I need only the number of lines in this data that contain the string "Ραφήνα".

- Extracted page text data
§

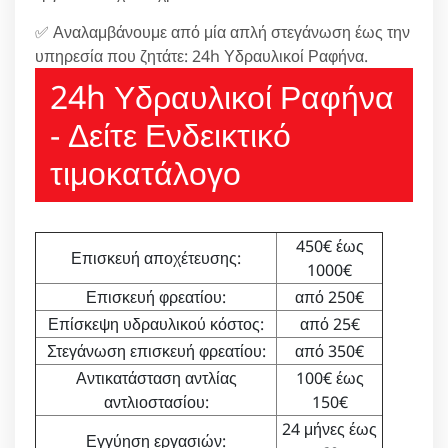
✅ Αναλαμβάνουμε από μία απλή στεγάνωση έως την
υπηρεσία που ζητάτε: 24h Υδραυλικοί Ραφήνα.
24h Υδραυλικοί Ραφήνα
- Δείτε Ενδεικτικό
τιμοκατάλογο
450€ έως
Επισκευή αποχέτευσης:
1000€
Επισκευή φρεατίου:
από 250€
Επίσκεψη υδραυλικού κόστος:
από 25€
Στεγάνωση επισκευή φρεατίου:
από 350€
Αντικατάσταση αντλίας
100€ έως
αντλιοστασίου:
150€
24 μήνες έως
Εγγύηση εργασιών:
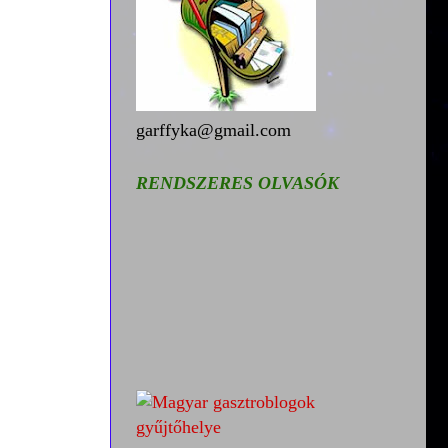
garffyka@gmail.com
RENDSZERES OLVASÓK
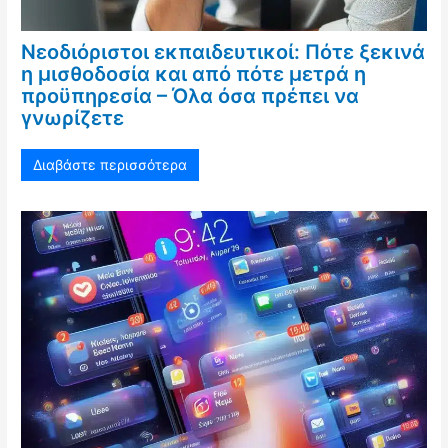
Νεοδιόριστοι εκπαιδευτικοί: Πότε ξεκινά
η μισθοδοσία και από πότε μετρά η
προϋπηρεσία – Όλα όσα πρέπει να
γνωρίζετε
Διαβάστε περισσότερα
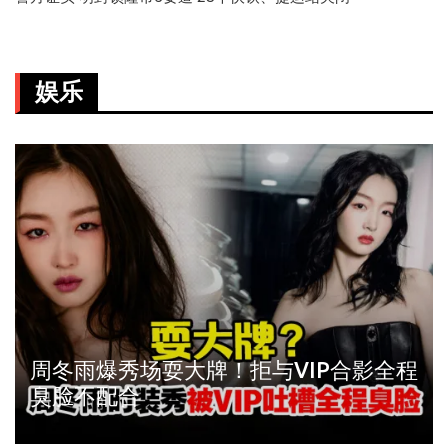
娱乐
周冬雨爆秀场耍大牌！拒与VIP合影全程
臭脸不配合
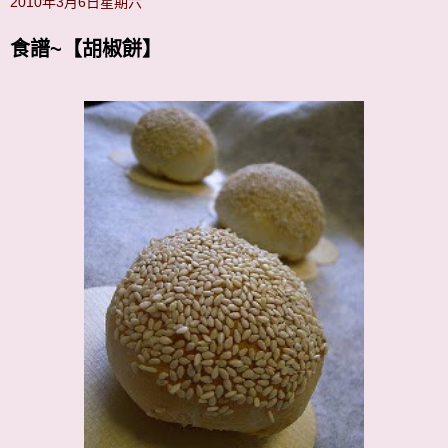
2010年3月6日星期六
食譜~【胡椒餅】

§

- Your response
2